DATA Start Marker

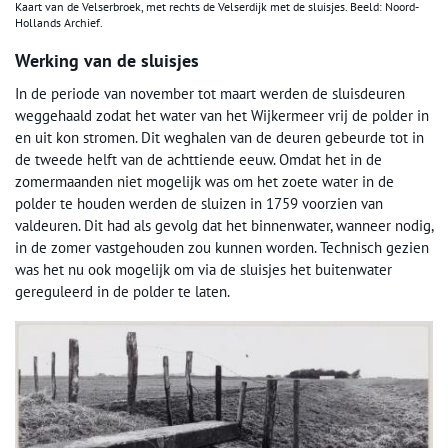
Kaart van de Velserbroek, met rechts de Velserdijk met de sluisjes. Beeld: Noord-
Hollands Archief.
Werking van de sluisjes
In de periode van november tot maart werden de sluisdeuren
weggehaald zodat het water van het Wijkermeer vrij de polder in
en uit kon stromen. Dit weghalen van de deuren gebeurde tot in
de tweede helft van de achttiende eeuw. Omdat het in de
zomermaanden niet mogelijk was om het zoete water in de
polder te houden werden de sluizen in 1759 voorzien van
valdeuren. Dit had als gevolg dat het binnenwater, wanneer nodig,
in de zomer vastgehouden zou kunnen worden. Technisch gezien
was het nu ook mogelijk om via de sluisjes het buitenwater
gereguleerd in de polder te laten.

DATA End Marker

# [EXERCISE]
Each record above is to be copied exactly. Drop the pictures.

# [RESPONSE AREA]
Kaart van de Velserbroek, met rechts de Velserdijk met de sluisjes. Beeld: Noord-
Hollands Archief.
Werking van de sluisjes
In de periode van november tot maart werden de sluisdeuren
weggehaald zodat het water van het Wijkermeer vrij de polder in
en uit kon stromen. Dit weghalen van de deuren gebeurde tot in
de tweede helft van de achttiende eeuw. Omdat het in de
zomermaanden niet mogelijk was om het zoete water in de
polder te houden werden de sluizen in 1759 voorzien van
valdeuren. Dit had als gevolg dat het binnenwater, wanneer nodig,
in de zomer vastgehouden zou kunnen worden. Technisch gezien
was het nu ook mogelijk om via de sluisjes het buitenwater
gereguleerd in de polder te laten.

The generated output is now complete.